Tiffany Chu is freezing her butt off outside of Harvest, a hoppin’ breakfast-and-lunch spot in downtown Park City, Utah, crawling with Jon Hamm-types and industry people. This is her first Sundance Film Festival, and she’s been doing interviews all weekend, thanks to the premiere of her first-ever leading role in a film, “Ms. Purple,” directed by Justin Chon. But in this 20-degree weather, she’s only wearing a brown leather jacket—no hat, no scarf and just a pair of mittens. It’s too loud inside for the interview, so she’s agreed to talk outside.
“It’s really exciting because everything at Sundance happens on Main Street,” Chu says looking around, clutching someone else’s coffee cup to warm up her hands. “All the stores are taken over by sponsors, then they’re turned into lounges. It’s really cool how everyone’s just out and about watching films.”
When her debut film screened, audience members wept, applauded and dolloped Chon with praise during the Q&A. Chu plays the lead character, Kasie, with powerful quietude and tenacity. In the film, she’s the daughter of a terminally ill, comatose father, who lies unmoving with bed sores festering on his back. As a little girl, Kasie had dreams of studying music in conservatory, but her plans are dashed when she is left alone to support her father. Her mother abandoned them long ago, when Kasie was a little girl. And her older brother, Carey, bailed when he was 15, after a nasty fight with their dad.
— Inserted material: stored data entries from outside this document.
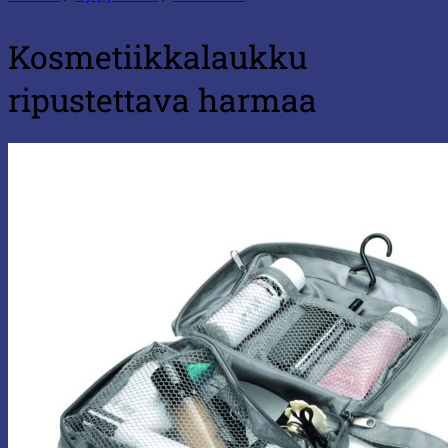
Kosmetiikkalaukku
ripustettava harmaa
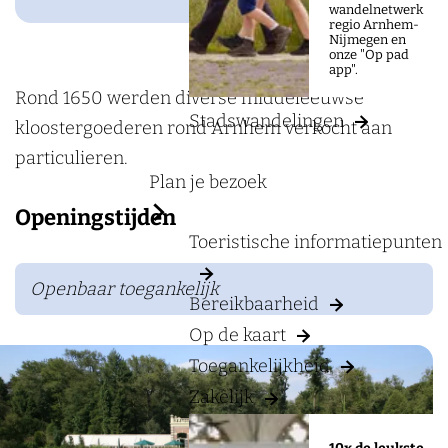
a
W
wandelnetwerk
regio Arnhem-
g
a
Nijmegen en
onze "Op pad
e
r
app".
n
Rond 1650 werden diverse middeleeuwse
Stadswandelingen
s
kloostergoederen rond Arnhem verkocht aan
b
particulieren.
Plan je bezoek
o
Openingstijden
r
Toeristische informatiepunten
n
(
Openbaar toegankelijk
Bereikbaarheid
L
Op de kaart
a
Toegankelijkheid
a
g
Zakelijk
E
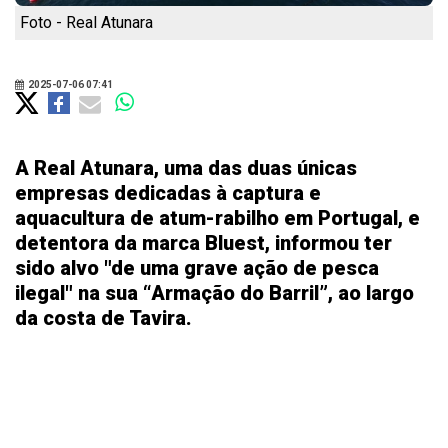
Foto - Real Atunara
2025-07-06 07:41
A Real Atunara, uma das duas únicas
empresas dedicadas à captura e
aquacultura de atum-rabilho em Portugal, e
detentora da marca Bluest, informou ter
sido alvo "de uma grave ação de pesca
ilegal" na sua “Armação do Barril”, ao largo
da costa de Tavira.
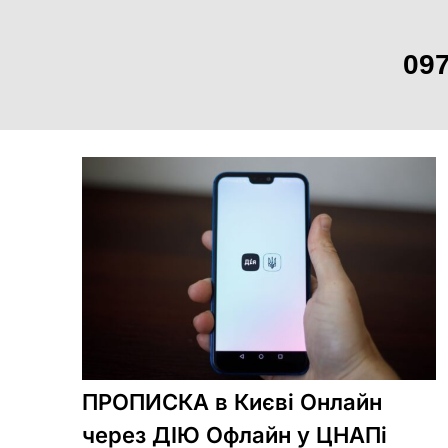
097
Skip
to
content
ПРОПИСКА в Києві Онлайн
через ДІЮ Офлайн у ЦНАПі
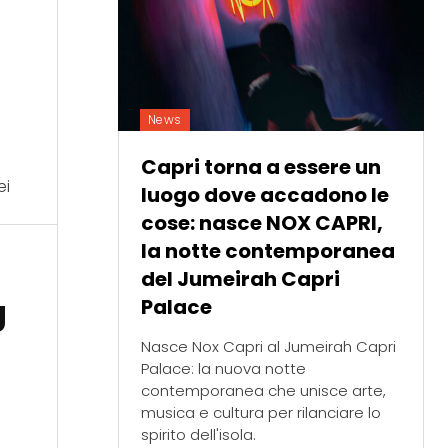
News
Capri torna a essere un
ei
luogo dove accadono le
cose: nasce NOX CAPRI,
la notte contemporanea
del Jumeirah Capri
g
Palace
Nasce Nox Capri al Jumeirah Capri
Palace: la nuova notte
contemporanea che unisce arte,
musica e cultura per rilanciare lo
spirito dell'isola.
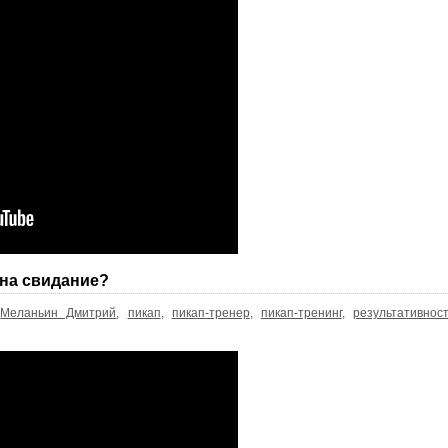
 на свидание?
,
Меланьин Дмитрий
,
пикап
,
пикап-тренер
,
пикап-тренинг
,
результативнос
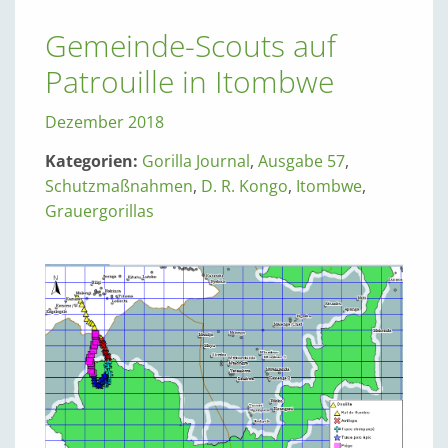
Gemeinde-Scouts auf
Patrouille in Itombwe
Dezember 2018
Kategorien:
Gorilla Journal
,
Ausgabe 57
,
Schutzmaßnahmen
,
D. R. Kongo
,
Itombwe
,
Grauergorillas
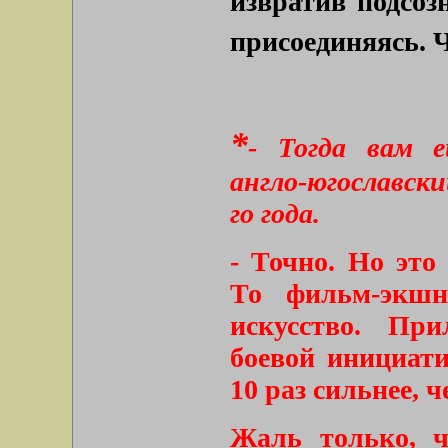
извратив подсозн
присоединяясь. 
*
- Тогда вам 
англо-югославски
го года.
- Точно. Но это 
То фильм-экшн
искусство. Пр
боевой инициат
10 раз сильнее, 
Жаль только, ч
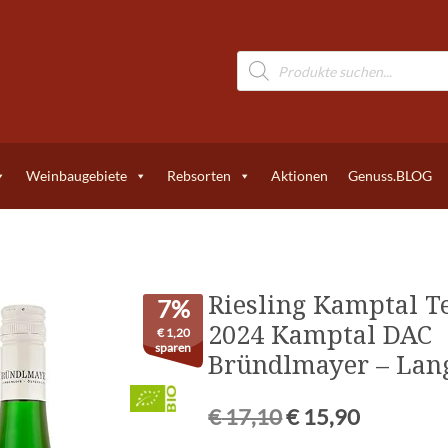
Weinbaugebiete
Rebsorten
Aktionen
Genuss.BLOG
Riesling Kamptal T
7%
2024 Kamptal DAC
€
1,20
sparen
Bründlmayer – Lan
€
17,10
€
15,90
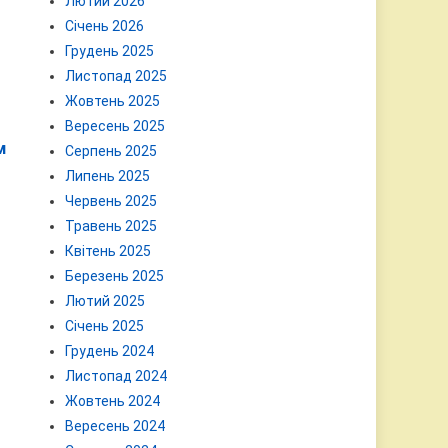
Лютий 2026
Січень 2026
Грудень 2025
Листопад 2025
Жовтень 2025
Вересень 2025
м
Серпень 2025
Липень 2025
Червень 2025
Травень 2025
Квітень 2025
Березень 2025
Лютий 2025
Січень 2025
Грудень 2024
Листопад 2024
Жовтень 2024
Вересень 2024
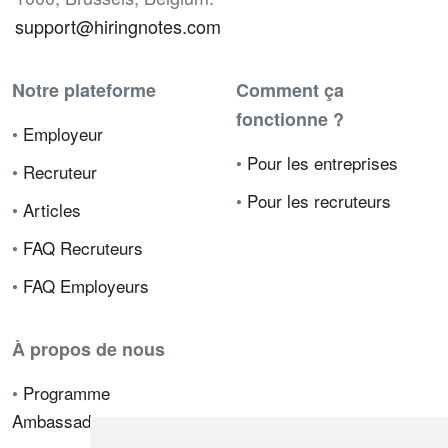
support@hiringnotes.com
Notre plateforme
Comment ça
fonctionne ?
•
Employeur
•
Pour les entreprises
•
Recruteur
•
Pour les recruteurs
•
Articles
•
FAQ Recruteurs
•
FAQ Employeurs
À propos de nous
•
Programme
Ambassadeur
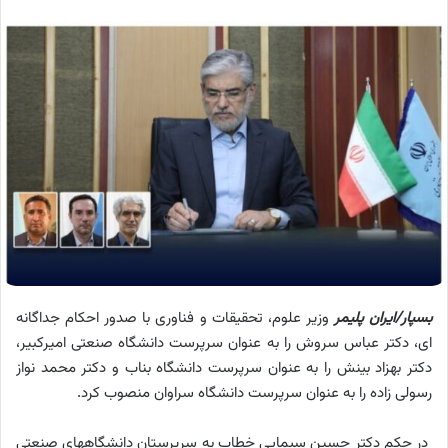
بسپار/ایران پلیمر
وزیر علوم، تحقیقات و فناوری با صدور احکام جداگانه
ای، دکتر عباس سروش را به عنوان سرپرست دانشگاه صنعتی امیرکبیر،
دکتر بهزاد بینش را به عنوان سرپرست دانشگاه بناب و دکتر محمد نواز
رسولی زاده را به عنوان سرپرست دانشگاه سراوان منصوب کرد.
در حکم دکتر حسین سیمایی خطاب به سرپرستان دانشگاههای صنعتی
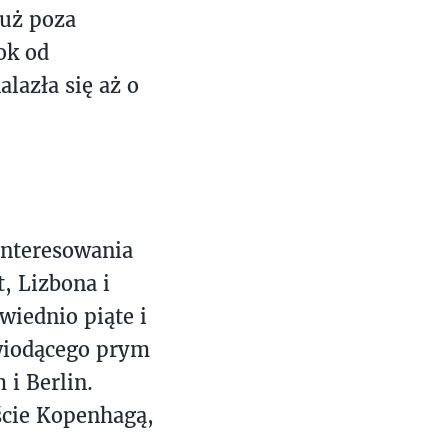
Tuż poza
ok od
alazła się aż o
interesowania
, Lizbona i
wiednio piąte i
 wiodącego prym
 i Berlin.
ście Kopenhagą,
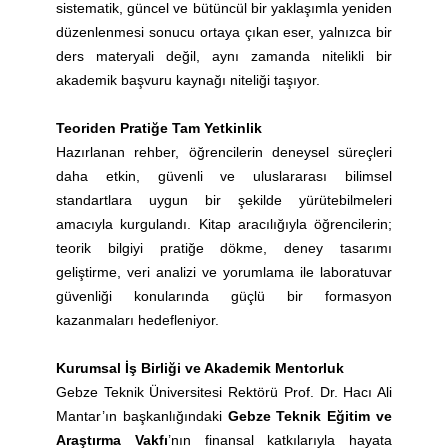
sistematik, güncel ve bütüncül bir yaklaşımla yeniden
düzenlenmesi sonucu ortaya çıkan eser, yalnızca bir
ders materyali değil, aynı zamanda nitelikli bir
akademik başvuru kaynağı niteliği taşıyor.
Teoriden Pratiğe Tam Yetkinlik
Hazırlanan rehber, öğrencilerin deneysel süreçleri
daha etkin, güvenli ve uluslararası bilimsel
standartlara uygun bir şekilde yürütebilmeleri
amacıyla kurgulandı. Kitap aracılığıyla öğrencilerin;
teorik bilgiyi pratiğe dökme, deney tasarımı
geliştirme, veri analizi ve yorumlama ile laboratuvar
güvenliği konularında güçlü bir formasyon
kazanmaları hedefleniyor.
Kurumsal İş Birliği ve Akademik Mentorluk
Gebze Teknik Üniversitesi Rektörü Prof. Dr. Hacı Ali
Mantar’ın başkanlığındaki
Gebze Teknik Eğitim ve
Araştırma Vakfı
’nın finansal katkılarıyla hayata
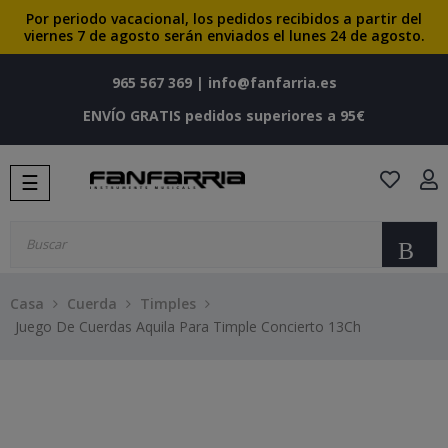
Por periodo vacacional, los pedidos recibidos a partir del
viernes 7 de agosto serán enviados el lunes 24 de agosto.
965 567 369
|
info@fanfarria.es
ENVÍO GRATIS pedidos superiores a 95€
Navegación
☰
de
palanca
Bu
Casa
Cuerda
Timples
Juego De Cuerdas Aquila Para Timple Concierto 13Ch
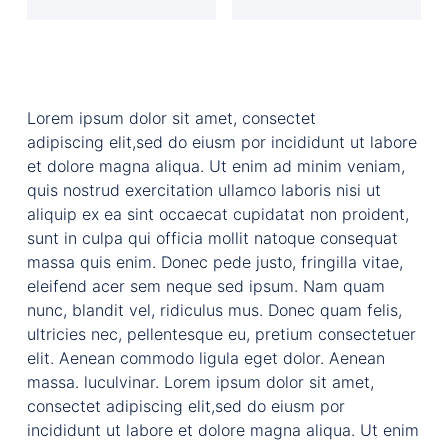
Lorem ipsum dolor sit amet, consectet
adipiscing elit,sed do eiusm por incididunt ut labore
et dolore magna aliqua. Ut enim ad minim veniam,
quis nostrud exercitation ullamco laboris nisi ut
aliquip ex ea sint occaecat cupidatat non proident,
sunt in culpa qui officia mollit natoque consequat
massa quis enim. Donec pede justo, fringilla vitae,
eleifend acer sem neque sed ipsum. Nam quam
nunc, blandit vel, ridiculus mus. Donec quam felis,
ultricies nec, pellentesque eu, pretium consectetuer
elit. Aenean commodo ligula eget dolor. Aenean
massa. luculvinar. Lorem ipsum dolor sit amet,
consectet adipiscing elit,sed do eiusm por
incididunt ut labore et dolore magna aliqua. Ut enim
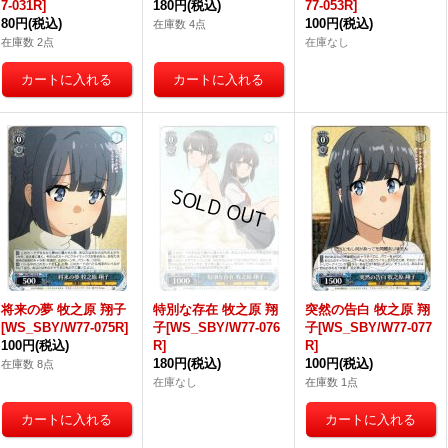
7-031R]
180円
(税込)
77-053R]
80円
(税込)
100円
(税込)
在庫数 4点
在庫数 2点
在庫なし
将来の夢 牧之原 翔子
特別な存在 牧之原 翔
突然の告白 牧之原 翔
[WS_SBY/W77-075R]
子[WS_SBY/W77-076
子[WS_SBY/W77-077
100円
(税込)
R]
R]
180円
(税込)
100円
(税込)
在庫数 8点
在庫なし
在庫数 1点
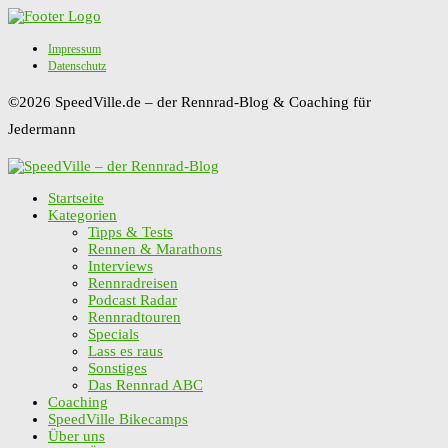
Impressum
Datenschutz
©2026 SpeedVille.de – der Rennrad-Blog & Coaching für
Jedermann
Startseite
Kategorien
Tipps & Tests
Rennen & Marathons
Interviews
Rennradreisen
Podcast Radar
Rennradtouren
Specials
Lass es raus
Sonstiges
Das Rennrad ABC
Coaching
SpeedVille Bikecamps
Über uns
Kasie earns her living as a karaoke hostess, or a “doumi,” a scantily clad paid companion who caters to men in noraebangs, or private karaoke rooms common in Koreatown. Despite how slight and taciturn Kasie is, she’s hardly weak. She is a powerhouse who refuses to give up her dad to hospice care, choosing to sponge down his lifeless body herself. She guides and defends her fellow hostesses through the slimy doumi world. She stands up to her scumbag boyfriend who wants to lock her down like some kind of trophy wife and humiliates her when she declines. She cajoles her brother Carey (played by Teddy Lee), a hapless PC bang junkie, to come home and do his part for their father. She’s the quiet storm driving the movie.
It was important to Chon that Chu know what it was like to be a doumi firsthand. “I actually experienced being a karaoke hostess for a night because—well, this is not my process, but—the director really pushed me, Teddy [Lee] and [co-star] Octavio [Pizzano] to be as close to our characters as possible,” she says, leaning closer to the outdoor space heater. “[Chon] encouraged me to try it out. So, I experienced it for a night. It was not pleasant.”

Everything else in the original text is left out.